--- START ---

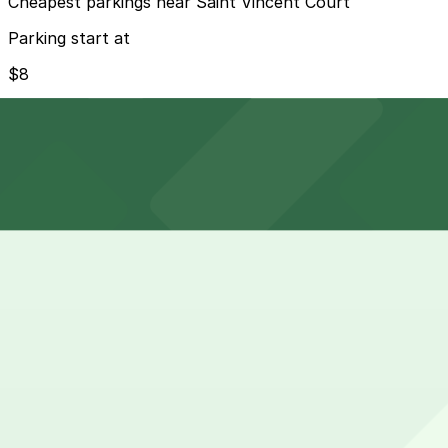
Cheapest parkings near Saint Vincent Court
Parking start at
$8
How to park near Saint Vincent Court
Typical visit duration at Saint Vincent Court 1-2 hours
Metered street parking along Hill Street and nearby block
hour no-parking periods, and street-sweeping days that a
Overnight parking Available at Olympic and Hill Garage, 
Onsite parking Not available. The closest parking is at O
Frequently asked questions
Does Saint Vincent Court have parking?
Saint Vincent Court does not have onsite parking, but th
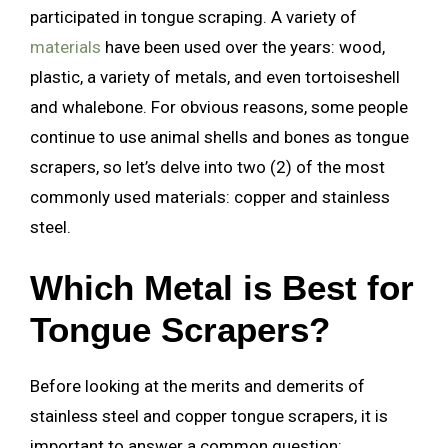
participated in tongue scraping. A variety of
materials
have been used over the years: wood,
plastic, a variety of metals, and even tortoiseshell
and whalebone. For obvious reasons, some people
continue to use animal shells and bones as tongue
scrapers, so let’s delve into two (2) of the most
commonly used materials: copper and stainless
steel.
Which Metal is Best for
Tongue Scrapers?
Before looking at the merits and demerits of
stainless steel and copper tongue scrapers, it is
important to answer a common question:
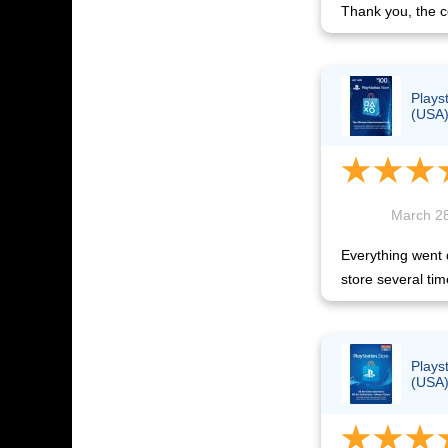
Thank you, the c
Plays
(USA
March 28
Everything went q
store several tim
Plays
(USA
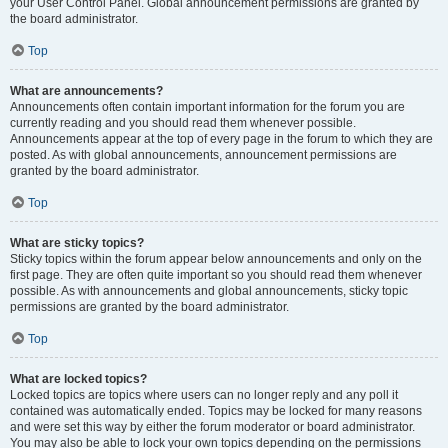
your User Control Panel. Global announcement permissions are granted by
the board administrator.
Top
What are announcements?
Announcements often contain important information for the forum you are
currently reading and you should read them whenever possible.
Announcements appear at the top of every page in the forum to which they are
posted. As with global announcements, announcement permissions are
granted by the board administrator.
Top
What are sticky topics?
Sticky topics within the forum appear below announcements and only on the
first page. They are often quite important so you should read them whenever
possible. As with announcements and global announcements, sticky topic
permissions are granted by the board administrator.
Top
What are locked topics?
Locked topics are topics where users can no longer reply and any poll it
contained was automatically ended. Topics may be locked for many reasons
and were set this way by either the forum moderator or board administrator.
You may also be able to lock your own topics depending on the permissions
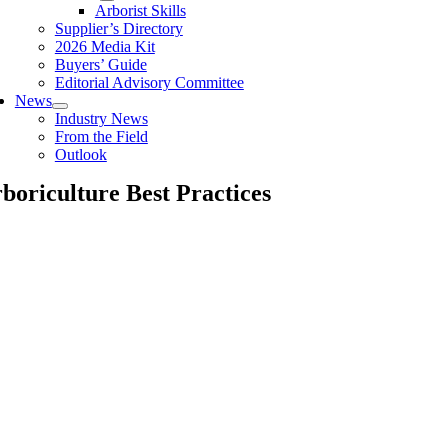
Arborist Skills
Supplier’s Directory
2026 Media Kit
Buyers’ Guide
Editorial Advisory Committee
News
Industry News
From the Field
Outlook
boriculture Best Practices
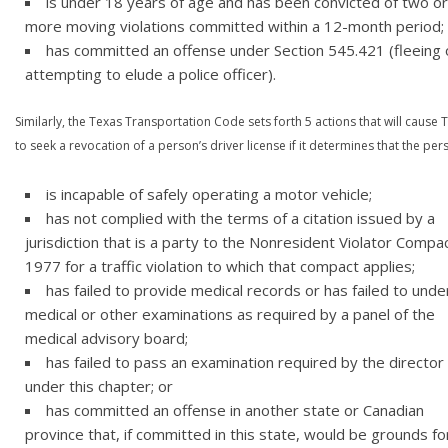
is under 18 years of age and has been convicted of two or
more moving violations committed within a 12-month period;
has committed an offense under Section 545.421 (fleeing 
attempting to elude a police officer).
Similarly, the Texas Transportation Code sets forth 5 actions that will cause
to seek a revocation of a person’s driver license if it determines that the per
is incapable of safely operating a motor vehicle;
has not complied with the terms of a citation issued by a
jurisdiction that is a party to the Nonresident Violator Compa
1977 for a traffic violation to which that compact applies;
has failed to provide medical records or has failed to und
medical or other examinations as required by a panel of the
medical advisory board;
has failed to pass an examination required by the director
under this chapter; or
has committed an offense in another state or Canadian
province that, if committed in this state, would be grounds fo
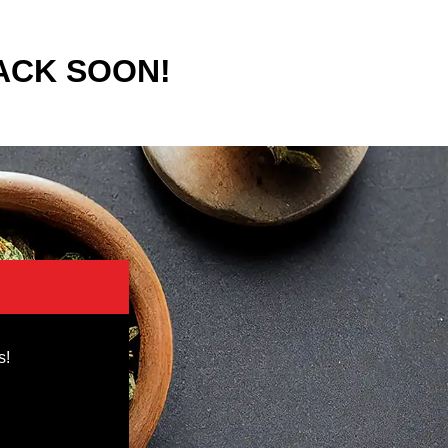
ACK SOON!
s!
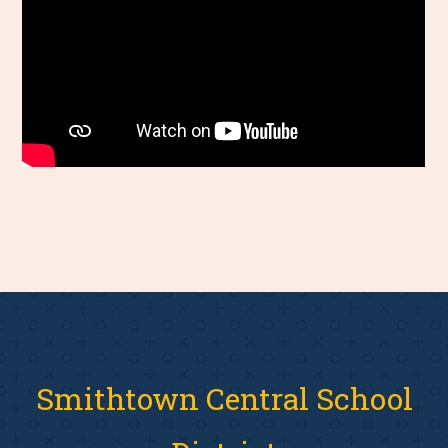
Smithtown Central School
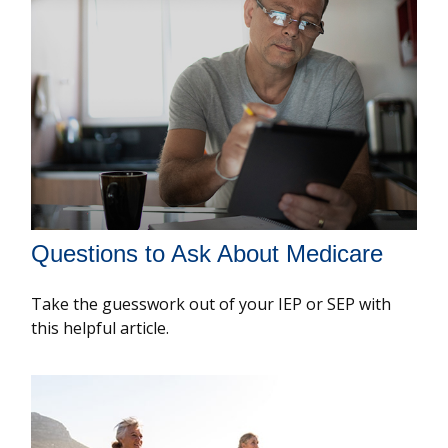
Questions to Ask About Medicare
Take the guesswork out of your IEP or SEP with
this helpful article.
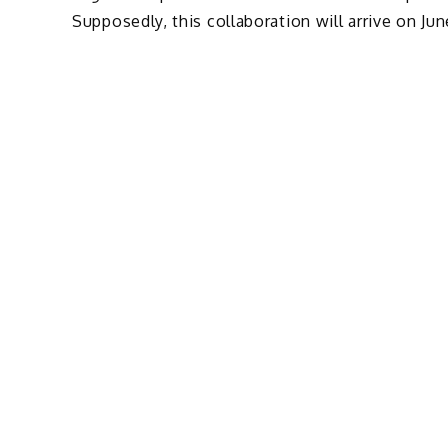
Supposedly, this collaboration will arrive on Jun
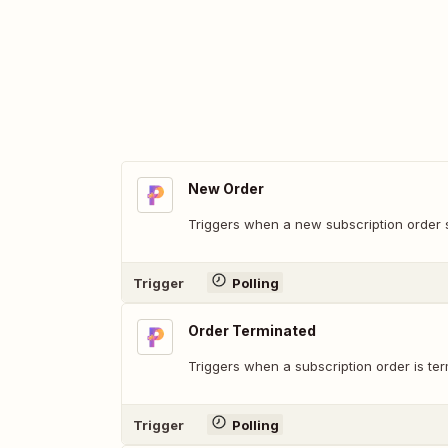
New Order
Triggers when a new subscription order s
Trigger
Polling
Order Terminated
Triggers when a subscription order is ter
Trigger
Polling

--- END ---

### The task
Note every line in the material with "have" and copy it.

### Solution
Does Saint Vincent Court have parking?
Saint Vincent Court does not have onsite parking, but th
have been used over the years: wood,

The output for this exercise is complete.